### ACTIVITY
Your answer must be only the lines below from the one containing "Download our latest catalogue" through the one containing "it to gain control", copied exactly, with the pictures left out.

### RECORDS TO PROCESS
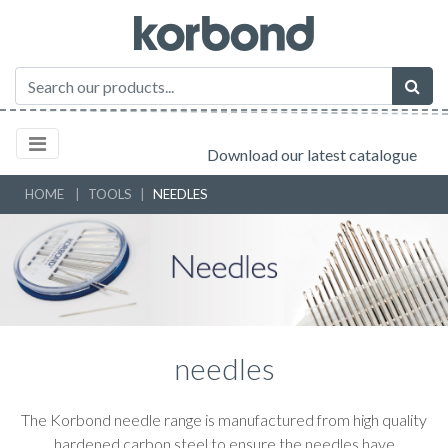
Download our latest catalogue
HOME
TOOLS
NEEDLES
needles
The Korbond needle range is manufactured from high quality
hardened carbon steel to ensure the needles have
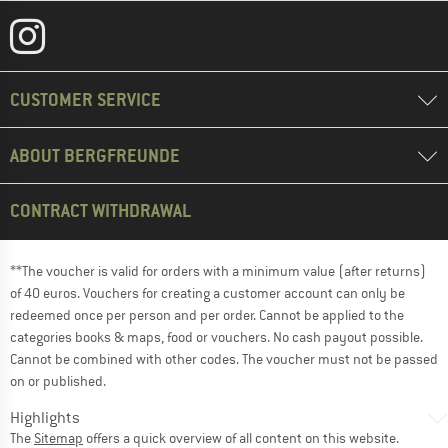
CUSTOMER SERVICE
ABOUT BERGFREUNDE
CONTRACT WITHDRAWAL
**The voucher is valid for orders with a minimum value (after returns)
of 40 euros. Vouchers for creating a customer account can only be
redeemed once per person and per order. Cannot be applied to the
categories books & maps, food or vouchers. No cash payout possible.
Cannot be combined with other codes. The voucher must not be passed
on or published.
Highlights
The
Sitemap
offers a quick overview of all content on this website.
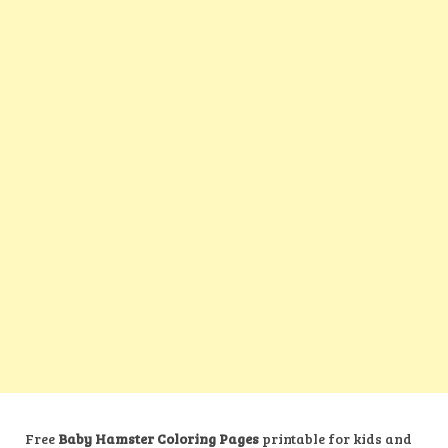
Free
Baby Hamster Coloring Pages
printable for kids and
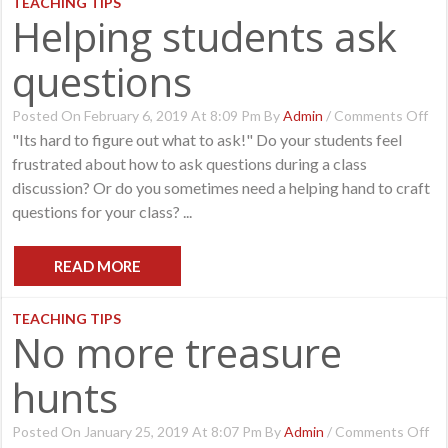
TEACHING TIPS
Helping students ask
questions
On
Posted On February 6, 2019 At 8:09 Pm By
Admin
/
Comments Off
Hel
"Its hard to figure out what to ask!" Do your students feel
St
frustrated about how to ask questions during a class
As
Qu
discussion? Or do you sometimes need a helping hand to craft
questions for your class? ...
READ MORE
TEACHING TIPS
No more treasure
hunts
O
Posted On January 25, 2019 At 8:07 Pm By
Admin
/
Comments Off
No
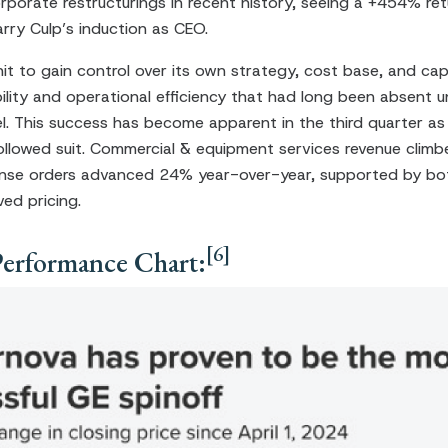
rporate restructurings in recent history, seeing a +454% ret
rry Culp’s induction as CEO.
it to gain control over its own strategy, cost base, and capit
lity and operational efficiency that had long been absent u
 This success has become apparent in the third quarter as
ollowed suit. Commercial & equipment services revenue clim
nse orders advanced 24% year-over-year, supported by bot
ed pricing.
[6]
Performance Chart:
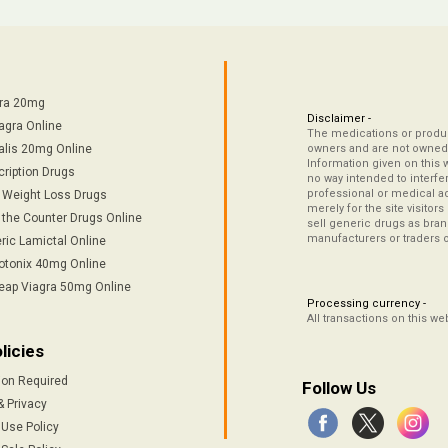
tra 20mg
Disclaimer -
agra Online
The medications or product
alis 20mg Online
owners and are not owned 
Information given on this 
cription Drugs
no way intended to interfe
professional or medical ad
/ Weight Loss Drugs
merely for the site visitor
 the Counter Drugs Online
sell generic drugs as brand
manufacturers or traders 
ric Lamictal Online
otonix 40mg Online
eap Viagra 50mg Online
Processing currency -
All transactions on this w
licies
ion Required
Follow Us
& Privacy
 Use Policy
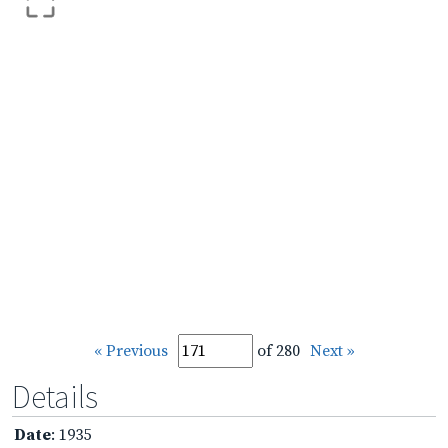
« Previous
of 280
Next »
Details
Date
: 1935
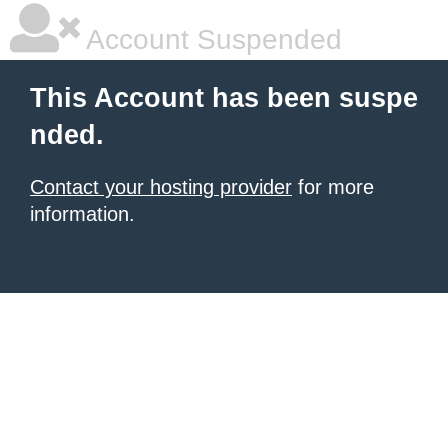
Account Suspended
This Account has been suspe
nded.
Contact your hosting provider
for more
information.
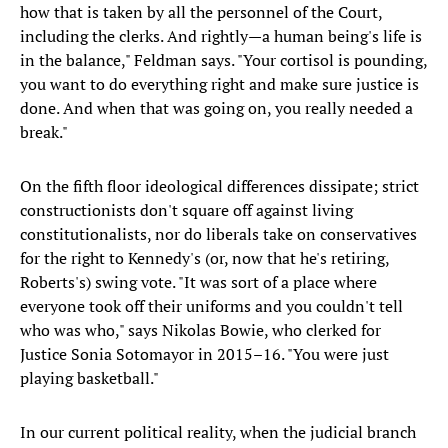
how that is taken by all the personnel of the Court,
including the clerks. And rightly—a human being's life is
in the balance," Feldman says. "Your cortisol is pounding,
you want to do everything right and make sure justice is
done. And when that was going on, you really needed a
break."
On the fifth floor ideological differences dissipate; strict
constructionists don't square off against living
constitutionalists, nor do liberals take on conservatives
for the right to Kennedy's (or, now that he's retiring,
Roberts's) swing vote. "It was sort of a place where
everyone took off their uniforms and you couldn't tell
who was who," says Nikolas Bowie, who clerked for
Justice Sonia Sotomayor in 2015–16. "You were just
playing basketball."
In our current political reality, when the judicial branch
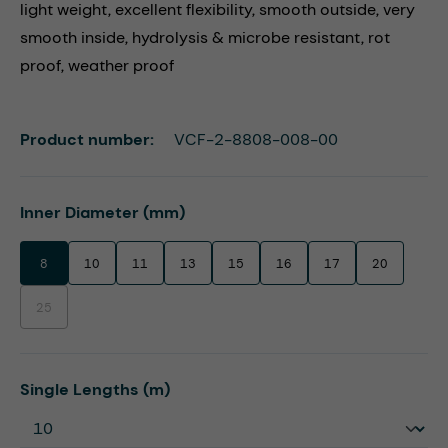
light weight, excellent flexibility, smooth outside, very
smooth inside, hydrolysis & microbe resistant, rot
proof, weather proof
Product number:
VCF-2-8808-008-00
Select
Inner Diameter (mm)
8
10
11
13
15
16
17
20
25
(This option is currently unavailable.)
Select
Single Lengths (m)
...
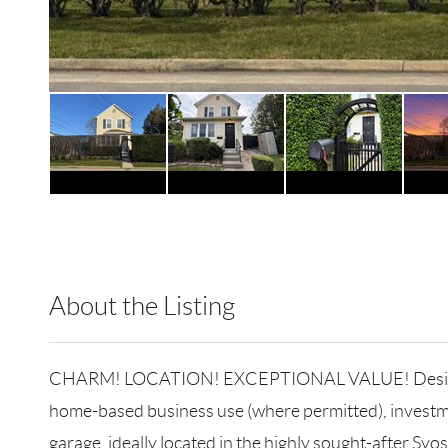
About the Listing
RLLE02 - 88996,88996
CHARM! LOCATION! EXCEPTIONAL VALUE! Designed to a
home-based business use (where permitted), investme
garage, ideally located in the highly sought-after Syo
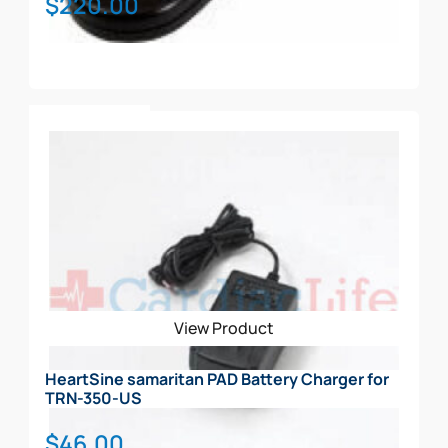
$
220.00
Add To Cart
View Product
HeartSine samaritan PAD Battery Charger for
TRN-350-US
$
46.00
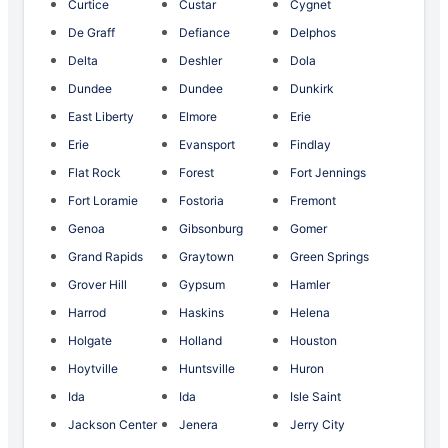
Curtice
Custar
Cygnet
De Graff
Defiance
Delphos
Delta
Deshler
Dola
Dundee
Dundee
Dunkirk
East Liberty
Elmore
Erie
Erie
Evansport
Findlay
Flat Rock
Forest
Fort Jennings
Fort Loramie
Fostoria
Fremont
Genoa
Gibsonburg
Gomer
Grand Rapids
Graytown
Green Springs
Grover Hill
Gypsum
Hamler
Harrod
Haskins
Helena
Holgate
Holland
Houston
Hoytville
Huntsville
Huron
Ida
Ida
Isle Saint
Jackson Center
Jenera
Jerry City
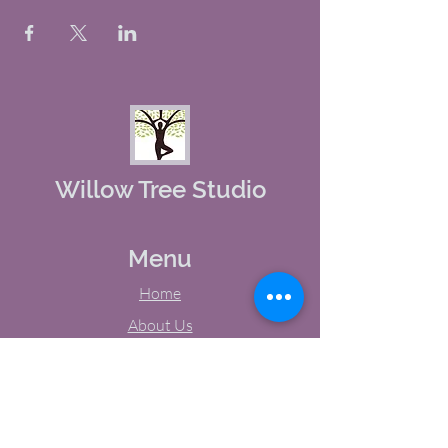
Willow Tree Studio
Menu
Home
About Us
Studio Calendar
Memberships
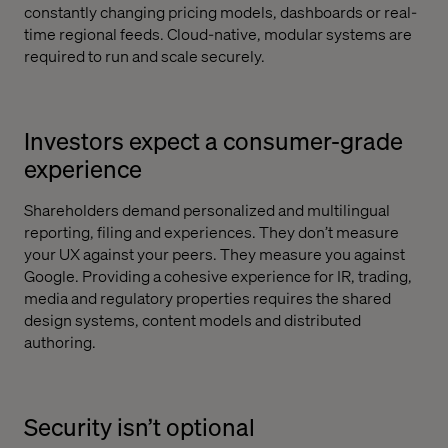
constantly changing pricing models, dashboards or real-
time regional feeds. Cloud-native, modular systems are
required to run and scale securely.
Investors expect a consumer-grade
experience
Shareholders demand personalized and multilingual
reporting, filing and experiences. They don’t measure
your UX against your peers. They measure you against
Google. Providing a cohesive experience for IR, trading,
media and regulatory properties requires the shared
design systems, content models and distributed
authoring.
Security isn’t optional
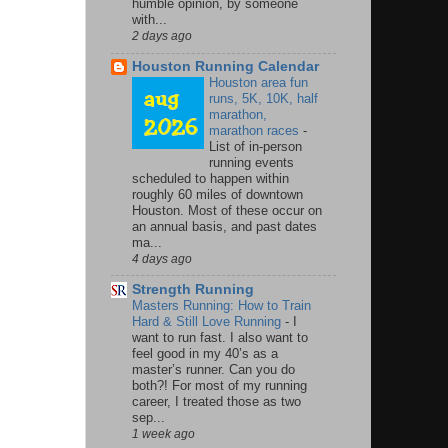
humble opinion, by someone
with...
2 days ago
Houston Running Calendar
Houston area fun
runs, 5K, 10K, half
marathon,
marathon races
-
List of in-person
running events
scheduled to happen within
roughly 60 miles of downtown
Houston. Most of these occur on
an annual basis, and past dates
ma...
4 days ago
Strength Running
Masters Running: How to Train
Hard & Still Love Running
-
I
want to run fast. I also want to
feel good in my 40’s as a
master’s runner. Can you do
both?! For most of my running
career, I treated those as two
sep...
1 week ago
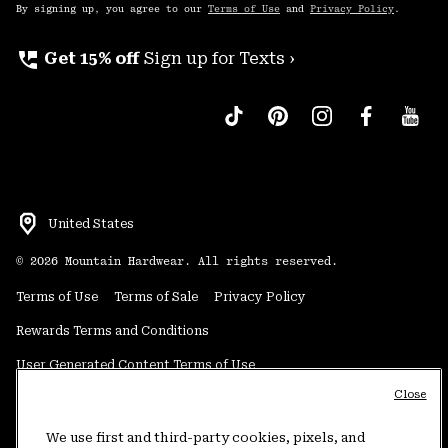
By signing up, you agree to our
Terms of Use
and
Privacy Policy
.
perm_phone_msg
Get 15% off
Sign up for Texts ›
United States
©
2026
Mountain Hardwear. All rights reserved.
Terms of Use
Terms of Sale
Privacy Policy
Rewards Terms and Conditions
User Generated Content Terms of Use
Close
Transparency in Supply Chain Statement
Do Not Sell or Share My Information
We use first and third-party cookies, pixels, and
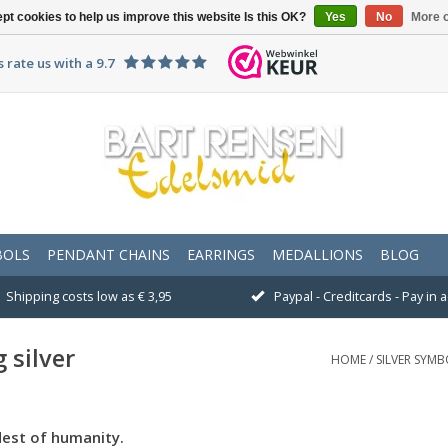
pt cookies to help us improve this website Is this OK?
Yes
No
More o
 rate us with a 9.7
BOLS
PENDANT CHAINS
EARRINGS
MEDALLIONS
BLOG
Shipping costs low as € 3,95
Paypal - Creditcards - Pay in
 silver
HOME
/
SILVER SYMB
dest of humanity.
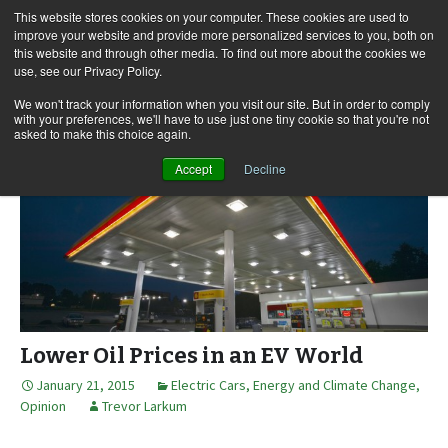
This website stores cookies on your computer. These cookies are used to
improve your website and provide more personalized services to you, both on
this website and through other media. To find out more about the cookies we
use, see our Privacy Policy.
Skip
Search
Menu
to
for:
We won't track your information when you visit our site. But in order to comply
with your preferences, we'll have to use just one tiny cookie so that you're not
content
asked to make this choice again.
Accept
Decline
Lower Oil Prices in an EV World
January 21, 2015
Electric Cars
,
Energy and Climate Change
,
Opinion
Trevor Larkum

### WRITTEN ANSWER
Download our latest catalogue
HOME
TOOLS
NEEDLES
needles
The Korbond needle range is manufactured from high quality
hardened carbon steel to ensure the needles have
CUSTOMER SERVICE
ABOUT BERGFREUNDE
CONTRACT WITHDRAWAL
**The voucher is valid for orders with a minimum value (after returns)
of 40 euros. Vouchers for creating a customer account can only be
redeemed once per person and per order. Cannot be applied to the
categories books & maps, food or vouchers. No cash payout possible.
Cannot be combined with other codes. The voucher must not be passed
on or published.
Highlights
The
Sitemap
offers a quick overview of all content on this website.
Free
Baby Hamster Coloring Pages
printable for kids and
TEACHING TIPS
Helping students ask
questions
On
Posted On February 6, 2019 At 8:09 Pm By
Admin
/
Comments Off
Hel
"Its hard to figure out what to ask!" Do your students feel
St
frustrated about how to ask questions during a class
As
Qu
discussion? Or do you sometimes need a helping hand to craft
questions for your class? ...
READ MORE
TEACHING TIPS
No more treasure
hunts
O
Posted On January 25, 2019 At 8:07 Pm By
Admin
/
Comments Off
No
rporate restructurings in recent history, seeing a +454% ret
rry Culp’s induction as CEO.
it to gain control over its own strategy, cost base, and capit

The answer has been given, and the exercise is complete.